September 2018, Vol. 245, No. 9


Progressing Cavity Pumps Prove Cost-Effective for Multiphase

By Robert Kurz, Manager Business Field Oil & Gas, Netzsch

Increasing production of heavy oil, extra heavy oil, and bitumen is critical to a stable world economy. These crudes generally require special production techniques to overcome their high viscosity. 

While many in the industry have focused on such methods as steam assisted gravity drain (SAGD), cyclic steam injection (CSI) and vapor recovery, flow assurance solutions are also of vital importance. 

These well streams are a combination of crude oil, water, gas and sand; the proportions of each vary by region and reservoir.
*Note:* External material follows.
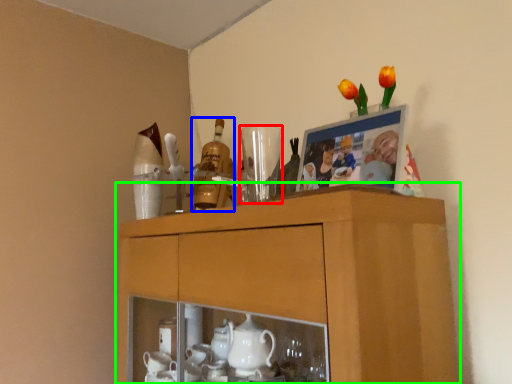 Question: Considering the real-world distances, which object is farthest from tableware (highlighted by a red box)? bottle (highlighted by a blue box) or cabinetry (highlighted by a green box)?

Choices:
 (A) bottle
 (B) cabinetry

Answer: (B)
There are distinct economic, environmental, and facilities management advantages to transferring the complete well stream to gathering and processing facilities rather than separating the components at the well site. 

To make this transfer, the pump system selected must be reliable, safe, and capable of handling the variations in fluid composition and process conditions. 

Positive displacement pumps, especially theac progressing cavity pump (PCP) are a good choice for multiphase fluid transfer for crude oils with high viscosity. The PCP is a cost effective solution compared to other conventional oilfield in-field pumping alternatives. 

Stimulating Reservoirs 

In recent years, many have tried to increase production rates by using new techniques to stimulate reservoirs. Most of these methods require flow assurances and surface transport techniques. 

Figure 1

Selecting pumps to transport multiphase fluids, consisting of oil, water, gas, and formation solids (sand), is critically important. Multiphase fluids in traditional field developments will typically free flow to gathering stations, through surface lines pushed by the natural formation pressure.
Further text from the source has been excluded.